## WORK REQUEST:
Pictures stay out, but every line of the data is copied exactly.

## RECORDS SUPPLIED:
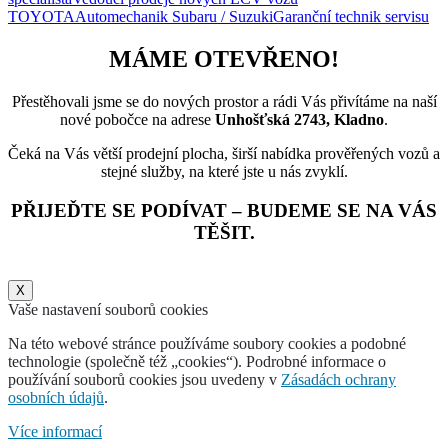
TOYOTA
Automechanik Subaru / Suzuki
Garanční technik servisu
MÁME OTEVŘENO!
Přestěhovali jsme se do nových prostor a rádi Vás přivítáme na naší
nové pobočce na adrese
Unhošťská 2743, Kladno
.
Čeká na Vás větší prodejní plocha, širší nabídka prověřených vozů a
stejné služby, na které jste u nás zvyklí.
PŘIJEĎTE SE PODÍVAT – BUDEME SE NA VÁS
TĚŠIT.
X
Vaše nastavení souborů cookies
Na této webové stránce používáme soubory cookies a podobné
technologie (společně též „cookies“). Podrobné informace o
používání souborů cookies jsou uvedeny v
Zásadách ochrany
osobních údajů
.
Více informací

## TASK RESPONSE:
TOYOTA
Automechanik Subaru / Suzuki
Garanční technik servisu
MÁME OTEVŘENO!
Přestěhovali jsme se do nových prostor a rádi Vás přivítáme na naší
nové pobočce na adrese
Unhošťská 2743, Kladno
.
Čeká na Vás větší prodejní plocha, širší nabídka prověřených vozů a
stejné služby, na které jste u nás zvyklí.
PŘIJEĎTE SE PODÍVAT – BUDEME SE NA VÁS
TĚŠIT.
X
Vaše nastavení souborů cookies
Na této webové stránce používáme soubory cookies a podobné
technologie (společně též „cookies“). Podrobné informace o
používání souborů cookies jsou uvedeny v
Zásadách ochrany
osobních údajů
.
Více informací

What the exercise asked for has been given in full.